The new Brain Cipher robber program has begun actively attacking organizations around the world. A recent incident in Indonesia has drawn public attention, where the national data center was hit by a powerful cyber attack.
On June 20, government servers were encrypted in the attack, causing disruptions to immigration services, passport controls, event permit issuance, and other online services. Over 200 state institutions were compromised, with the attackers demanding an $8 million ransom in Monero cryptocurrency for a decoder and to refrain from publishing allegedly stolen data. The Indonesia Government opted not to meet the cybercriminals’ demands, and experts are working to decrypt the captured information independently.
In response to the attack, President Joko Widodo of Indonesia ordered a review of state data centers after discovering a lack of backup copies for much of the stored information.

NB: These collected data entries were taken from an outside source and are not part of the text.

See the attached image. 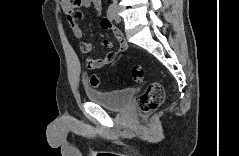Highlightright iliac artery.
<instances>
[{
  "label": "right iliac artery",
  "instance_id": "82829eb1",
  "mask_svg": "<svg viewBox=\"0 0 239 156\" xmlns=\"http://www.w3.org/2000/svg\"><path fill=\"white\" fill-rule=\"evenodd\" d=\"M107 17L109 18V20H114L115 18V5L114 4H111L109 7H108V10H107Z\"/></svg>",
  "mask_w": 239,
  "mask_h": 156
}]
</instances>
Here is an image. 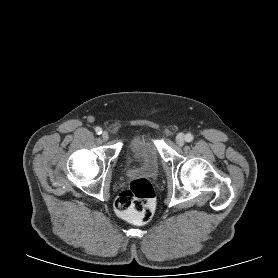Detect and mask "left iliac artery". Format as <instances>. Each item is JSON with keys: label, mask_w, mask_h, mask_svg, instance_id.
I'll return each mask as SVG.
<instances>
[{"label": "left iliac artery", "mask_w": 278, "mask_h": 278, "mask_svg": "<svg viewBox=\"0 0 278 278\" xmlns=\"http://www.w3.org/2000/svg\"><path fill=\"white\" fill-rule=\"evenodd\" d=\"M193 139H194V137L192 134L188 133L185 135L186 142H191V141H193Z\"/></svg>", "instance_id": "obj_1"}]
</instances>
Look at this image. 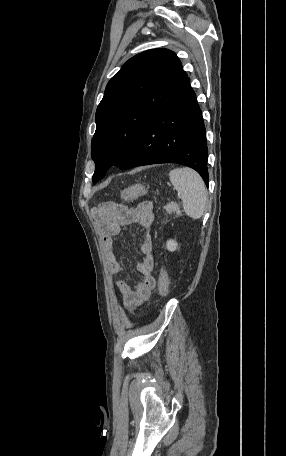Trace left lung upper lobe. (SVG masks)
<instances>
[{"instance_id": "1", "label": "left lung upper lobe", "mask_w": 286, "mask_h": 456, "mask_svg": "<svg viewBox=\"0 0 286 456\" xmlns=\"http://www.w3.org/2000/svg\"><path fill=\"white\" fill-rule=\"evenodd\" d=\"M186 77L174 52L153 49L129 59L111 78L95 115L94 184L111 166L120 167L140 133Z\"/></svg>"}]
</instances>
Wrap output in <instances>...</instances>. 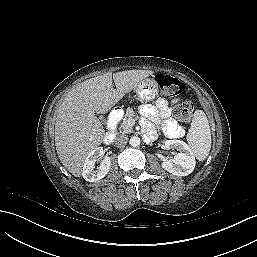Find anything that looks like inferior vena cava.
<instances>
[{
    "instance_id": "inferior-vena-cava-1",
    "label": "inferior vena cava",
    "mask_w": 257,
    "mask_h": 257,
    "mask_svg": "<svg viewBox=\"0 0 257 257\" xmlns=\"http://www.w3.org/2000/svg\"><path fill=\"white\" fill-rule=\"evenodd\" d=\"M128 142V136L127 135H119L115 138L114 140V144L117 146V147H123L127 144Z\"/></svg>"
}]
</instances>
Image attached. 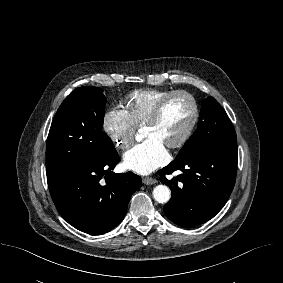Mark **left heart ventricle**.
<instances>
[{"mask_svg": "<svg viewBox=\"0 0 283 283\" xmlns=\"http://www.w3.org/2000/svg\"><path fill=\"white\" fill-rule=\"evenodd\" d=\"M191 102L182 96L173 98L164 108L159 121L143 127V137L155 138L164 145L177 141L187 129L192 118Z\"/></svg>", "mask_w": 283, "mask_h": 283, "instance_id": "obj_1", "label": "left heart ventricle"}]
</instances>
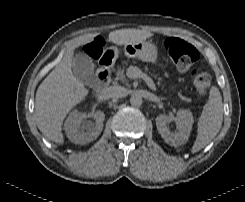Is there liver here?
I'll return each mask as SVG.
<instances>
[{
    "mask_svg": "<svg viewBox=\"0 0 245 202\" xmlns=\"http://www.w3.org/2000/svg\"><path fill=\"white\" fill-rule=\"evenodd\" d=\"M98 34H86L74 38L62 60L43 80L35 97V121L46 138L64 143L62 123L68 112L88 95L89 91L72 72L74 50L93 41ZM152 33L145 30L121 29L109 33L108 39L116 45H126L146 40Z\"/></svg>",
    "mask_w": 245,
    "mask_h": 202,
    "instance_id": "1",
    "label": "liver"
}]
</instances>
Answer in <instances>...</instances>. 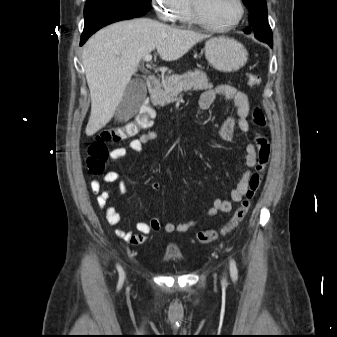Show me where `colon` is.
<instances>
[{
    "label": "colon",
    "mask_w": 337,
    "mask_h": 337,
    "mask_svg": "<svg viewBox=\"0 0 337 337\" xmlns=\"http://www.w3.org/2000/svg\"><path fill=\"white\" fill-rule=\"evenodd\" d=\"M247 81L251 87H258L260 85V77L254 73L248 74ZM140 104L143 108L135 121L103 130L88 144L86 163L88 170L92 175H98L104 169L105 162L108 158L107 143L120 142L135 137L141 130L150 127L151 119L158 118V113L153 112L150 108L153 104L152 100H141ZM251 122L257 129L266 126V117L260 107L253 108ZM254 142L257 147V163L255 171L249 178L248 188L244 199L234 211L228 222L219 229H209L198 232L196 239L199 243H210L218 237L232 232L248 214L252 201L261 185L271 152L270 143L261 131L257 130L255 132Z\"/></svg>",
    "instance_id": "1"
}]
</instances>
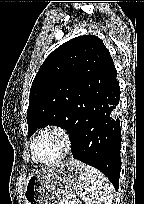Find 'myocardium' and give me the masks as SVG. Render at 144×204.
<instances>
[{"mask_svg":"<svg viewBox=\"0 0 144 204\" xmlns=\"http://www.w3.org/2000/svg\"><path fill=\"white\" fill-rule=\"evenodd\" d=\"M47 133H55L58 136H60L64 143V150L61 153V155L58 156L57 158L51 161L43 162L36 157L35 147L38 139ZM73 147H74L73 137L66 128L59 125H50L40 130L35 136V138L33 139L31 144V154H32L33 160L40 165H54L65 160L72 153Z\"/></svg>","mask_w":144,"mask_h":204,"instance_id":"f54148a6","label":"myocardium"}]
</instances>
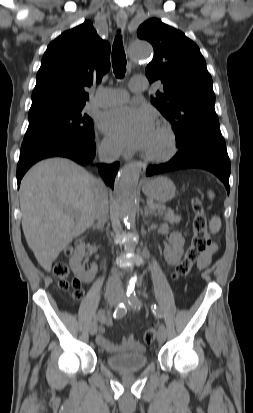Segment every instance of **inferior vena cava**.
<instances>
[{"label": "inferior vena cava", "mask_w": 253, "mask_h": 413, "mask_svg": "<svg viewBox=\"0 0 253 413\" xmlns=\"http://www.w3.org/2000/svg\"><path fill=\"white\" fill-rule=\"evenodd\" d=\"M99 159L101 162L112 163L119 157L120 150L110 144L103 145L99 148ZM108 193L102 181H98L95 191V218L98 223H105L108 216ZM121 281L119 274L115 272L107 282V292L119 291Z\"/></svg>", "instance_id": "602c4592"}]
</instances>
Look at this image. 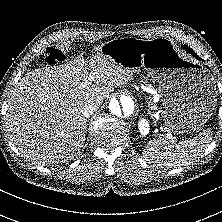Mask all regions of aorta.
I'll use <instances>...</instances> for the list:
<instances>
[{
  "instance_id": "762f6f07",
  "label": "aorta",
  "mask_w": 222,
  "mask_h": 222,
  "mask_svg": "<svg viewBox=\"0 0 222 222\" xmlns=\"http://www.w3.org/2000/svg\"><path fill=\"white\" fill-rule=\"evenodd\" d=\"M109 112L116 119L123 120L135 112V101L132 96L123 94L119 99L113 98L109 103Z\"/></svg>"
}]
</instances>
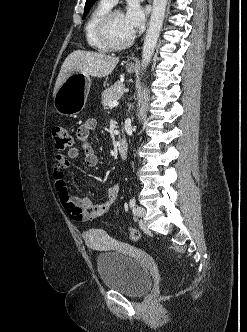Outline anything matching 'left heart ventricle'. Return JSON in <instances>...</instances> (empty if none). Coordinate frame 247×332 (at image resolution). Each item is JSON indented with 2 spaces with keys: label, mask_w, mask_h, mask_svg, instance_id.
<instances>
[{
  "label": "left heart ventricle",
  "mask_w": 247,
  "mask_h": 332,
  "mask_svg": "<svg viewBox=\"0 0 247 332\" xmlns=\"http://www.w3.org/2000/svg\"><path fill=\"white\" fill-rule=\"evenodd\" d=\"M109 33L114 42H122L133 33V31L127 26L122 12H117L113 15Z\"/></svg>",
  "instance_id": "1"
}]
</instances>
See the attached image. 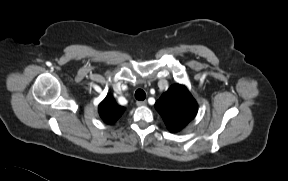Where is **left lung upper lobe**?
<instances>
[{"label": "left lung upper lobe", "mask_w": 288, "mask_h": 181, "mask_svg": "<svg viewBox=\"0 0 288 181\" xmlns=\"http://www.w3.org/2000/svg\"><path fill=\"white\" fill-rule=\"evenodd\" d=\"M170 132L182 130L196 115L197 104L184 85H172L155 103Z\"/></svg>", "instance_id": "left-lung-upper-lobe-1"}]
</instances>
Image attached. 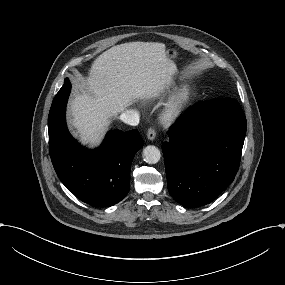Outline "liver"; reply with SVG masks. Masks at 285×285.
I'll return each mask as SVG.
<instances>
[{
    "mask_svg": "<svg viewBox=\"0 0 285 285\" xmlns=\"http://www.w3.org/2000/svg\"><path fill=\"white\" fill-rule=\"evenodd\" d=\"M177 67L165 44L128 42L99 55L69 103V124L83 144H100L112 118L128 106L159 97L175 84Z\"/></svg>",
    "mask_w": 285,
    "mask_h": 285,
    "instance_id": "liver-1",
    "label": "liver"
}]
</instances>
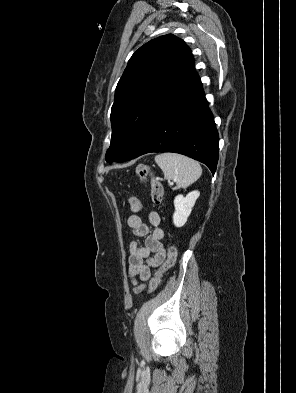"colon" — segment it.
<instances>
[{"mask_svg":"<svg viewBox=\"0 0 296 393\" xmlns=\"http://www.w3.org/2000/svg\"><path fill=\"white\" fill-rule=\"evenodd\" d=\"M137 175L141 180L150 178L151 180V199L156 205H159L163 199V186L157 177L154 176L152 168L147 164H140L137 167ZM129 204L133 211H141L143 209L142 202L136 197L129 198ZM176 248L175 246H169L165 259L163 260L160 268L155 273L149 284V293H153L158 286L161 284L163 275L168 271L174 264L176 259Z\"/></svg>","mask_w":296,"mask_h":393,"instance_id":"1","label":"colon"}]
</instances>
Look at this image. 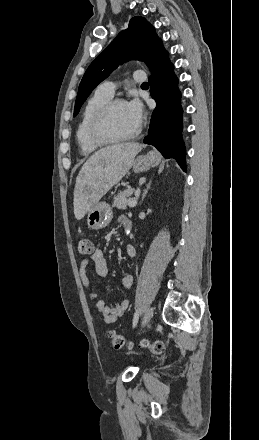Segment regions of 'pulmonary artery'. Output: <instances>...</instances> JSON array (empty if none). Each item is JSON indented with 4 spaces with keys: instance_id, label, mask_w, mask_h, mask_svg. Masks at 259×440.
I'll return each mask as SVG.
<instances>
[{
    "instance_id": "1",
    "label": "pulmonary artery",
    "mask_w": 259,
    "mask_h": 440,
    "mask_svg": "<svg viewBox=\"0 0 259 440\" xmlns=\"http://www.w3.org/2000/svg\"><path fill=\"white\" fill-rule=\"evenodd\" d=\"M146 81V75L142 71H135L133 73V82L134 83H143ZM116 89V84L110 81H105L98 87V90L109 95L113 96Z\"/></svg>"
}]
</instances>
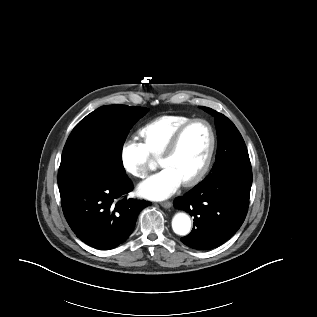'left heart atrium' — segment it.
<instances>
[{
	"instance_id": "obj_1",
	"label": "left heart atrium",
	"mask_w": 317,
	"mask_h": 317,
	"mask_svg": "<svg viewBox=\"0 0 317 317\" xmlns=\"http://www.w3.org/2000/svg\"><path fill=\"white\" fill-rule=\"evenodd\" d=\"M182 182L171 168L164 167L143 181L138 187V192L148 199L162 200L171 196Z\"/></svg>"
}]
</instances>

Bleeping Computer found out that during negotiations, the extortionists threatened to release a “press release about the quality of the protection of personal data,” hinting at possible data theft. The government confirmed that the attack was carried out by the new Brain Cipher Monitor Program, which launched in early June and has already targeted multiple organizations globally. Despite initially lacking a site for data leaks, recent ransom notes now include a link to such a site, suggesting the use of double extortion tactics.
Over the past two weeks, Bleeping Computer has identified several samples of the Brain Cipher virus on various sites distributing malicious software. These samples were created using the LockBit 3.0 designer, whose code was made public in 2022. The leaked LockBit code is now being utilized by other cybercriminals for their own extortion campaigns, such as the recent attack by the Sexi operators on a data center in Chile.
Brain Cipher, however, has implemented slight modifications to its encryption method. Among the changes is the encryption of file names in addition to adding an extension to the encrypted files.
Furthermore, the code generates ransom demands in the .Readme.txt format in notes attached to the encrypted files. These notes briefly outline the situation, include threats, and provide links to negotiation sites and data leakage sites on the Tor network.
In a deviation from the template, attackers used the name “How to Restore Your Files.txt” in one of the notes.